25 de outubro de 2024

Placar do julgamento na Corte foi apertado com 6 votos a 5.

O Supremo Tribunal Federal (STF) decidiu ontem que as cooperativas médicas operadoras de plano de saúde podem pedir recuperação judicial. Por um placar apertado, de seis votos a cinco, os ministros consideraram constitucional a legislação que prevê essa possibilidade.

Para especialistas, a decisão foi importante para preservar a viabilidade econômica das cooperativas médicas. Mas, acrescentam, a validação de uma alteração feita pelo Congresso Nacional sem respeito ao devido processo legislativo pode possibilitar a aplicação do mesmo entendimento em outros casos.

Estava em análise o parágrafo 13 do artigo 6º da Lei de Recuperação Judicial e Falências (Lei nº 11.101, de 2005), inserido em 2020, pela Lei nº 14.112. O dispositivo afasta a aplicação dos efeitos da recuperação judicial às cooperativas, excepcionando as da área médica.

Na ação, a Procuradoria-Geral da República (PGR) alegava que o Senado incluiu alteração, na forma de emenda aditiva — e não de redação —, no projeto de lei durante sua tramitação. Segundo o artigo 65, parágrafo único, da Constituição, nesses casos é necessário o retorno do processo à casa iniciadora, para novo turno de votação (ADI 7442).

O dispositivo questionado afirma que “não se sujeitam aos efeitos da recuperação judicial os contratos e obrigações decorrentes dos atos cooperativos praticados pelas sociedades cooperativas com seus cooperados, na forma do artigo 79 da Lei nº 5.764, de 16 de dezembro de 1971, consequentemente, não se aplicando a vedação contida no inciso II do artigo 2º quando a sociedade operadora de plano de assistência à saúde for cooperativa médica.”

Prevaleceu no julgamento o entendimento do relator, ministro Alexandre de Moraes, que validou a inserção do trecho final, em respeito às deliberações legislativas e para não interferir no funcionamento de outro poder. “Seria uma ingerência muito grande do Supremo entrar na interpretação de minúcias do regimento interno do Senado e da Câmara, quando nem mesmo a Câmara questionou a alteração feita pelo Senado”, disse.

Ele foi acompanhado pelos ministros Cristiano Zanin, Nunes Marques, Edson Fachin, Dias Toffoli e Luís Roberto Barroso, que proferiu seu voto ontem, na retomada do julgamento. O presidente da Corte propôs a seguinte tese: “A inclusão de novas palavras e expressões em projeto de lei, desde que corrija imprecisões técnicas ou torne o sentido do texto mais claro, não configura emenda aditiva”. A proposta, porém, não foi analisada pelo Plenário.

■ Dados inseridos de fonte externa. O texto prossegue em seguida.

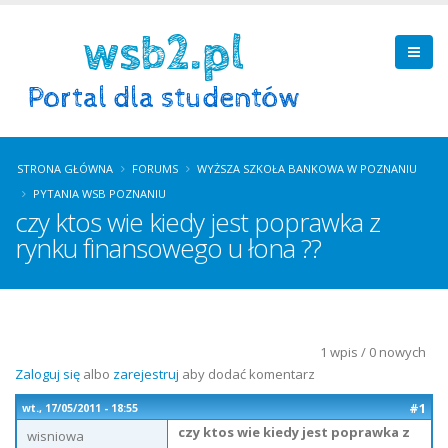
STRONA GŁÓWNA
FORUMS
WYŻSZA SZKOŁA BANKOWA W POZNANIU
PYTANIA WSB POZNANIU
czy ktos wie kiedy jest poprawka z
rynku finansowego u łona ??
1 wpis / 0 nowych
Zaloguj się
albo
zarejestruj
aby dodać komentarz
#1
wt., 17/05/2011 - 18:55
czy ktos wie kiedy jest poprawka z
wisniowa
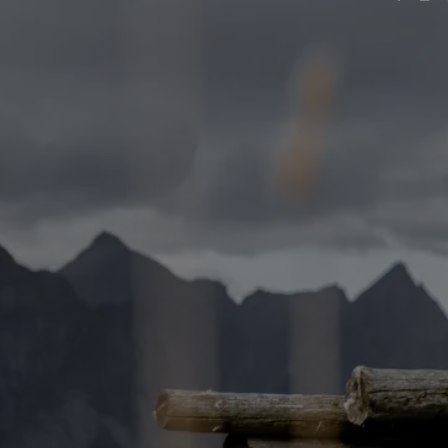
Handschuhe im Test
Virtuelle Labortour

Do lado oposto, a divergência aberta pelo ministro Flávio Dino recebeu cinco votos, em uma disputa apertada. O ministro apontou que a inclusão do trecho final do artigo pelo Senado foi uma emenda aditiva, o que obrigaria uma rediscussão pela Câmara.

“Não estamos fazendo juízo de mérito se o Senado acertou ou errou, mas deveria ter retornado à casa iniciadora, uma vez que houve alteração substantiva no comando legiferante e uma mudança na lógica da lei”, argumentou. Ele foi seguido por André Mendonça, Luiz Fux, Cármen Lúcia e Gilmar Mendes.

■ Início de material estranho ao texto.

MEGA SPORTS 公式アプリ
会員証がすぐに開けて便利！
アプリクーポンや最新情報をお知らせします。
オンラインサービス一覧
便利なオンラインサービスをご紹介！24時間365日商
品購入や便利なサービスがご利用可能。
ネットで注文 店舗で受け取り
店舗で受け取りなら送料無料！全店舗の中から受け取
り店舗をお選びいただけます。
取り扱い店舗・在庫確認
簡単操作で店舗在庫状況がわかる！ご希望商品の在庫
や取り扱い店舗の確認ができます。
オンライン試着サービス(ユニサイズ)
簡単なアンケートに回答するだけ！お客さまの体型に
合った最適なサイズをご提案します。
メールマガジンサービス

Para advogados, a manutenção da possibilidade de recuperação para as cooperativas médicas foi positiva. Juliana Bumachar, sócia do Bumachar Advogados, destaca que esse tema vem gerando polêmica desde a derrubada do veto pelo Congresso. Derrubar a previsão, segundo ela, “geraria um problema sério para as  recuperações em andamento das cooperativas e também para aquelas que já foram resolvidas”.

“Os processos que estão em andamento continuam no seu trâmite normal e, eventualmente, algumas cooperativas que poderiam estar em dúvida em razão da insegurança devem ficar mais tranquilas pelo fato de o tema estar agora pacificado”, afirma a advogada.

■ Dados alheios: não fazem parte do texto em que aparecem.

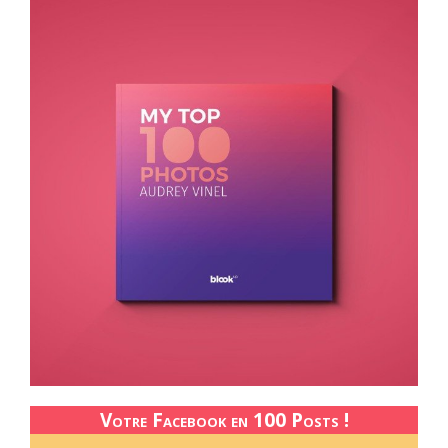
Votre Facebook en 100 Posts !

Uma decisão contrária poderia impactar, por exemplo, três reestruturações da Unimed — a Norte/Nordeste, a de Taubaté e a de Manaus. O processamento de recuperação da Unimed de Taubaté foi autorizado na terça-feira no Superior Tribunal de Justiça (STJ), em decisão do ministro Marco Buzzi (REsp 2649402).

Yuri Gallinari, sócio do Yuri Gallinari Advogados, defende que as cooperativas atuam, na prática, como qualquer empresa, não havendo razão para que não sejam beneficiadas com a proteção da recuperação judicial. “Tem se tornado popular apontar o que é chamado por muitos de ‘jabuti’ em projetos legislativos. Contudo, para que seja configurada uma emenda aditiva, é necessário que palavras e termos acrescentados não façam apenas correções necessárias para tornar o projeto de lei melhor do ponto de vista técnico”, afirma ele, em relação à discussão sobre o processo legislativo.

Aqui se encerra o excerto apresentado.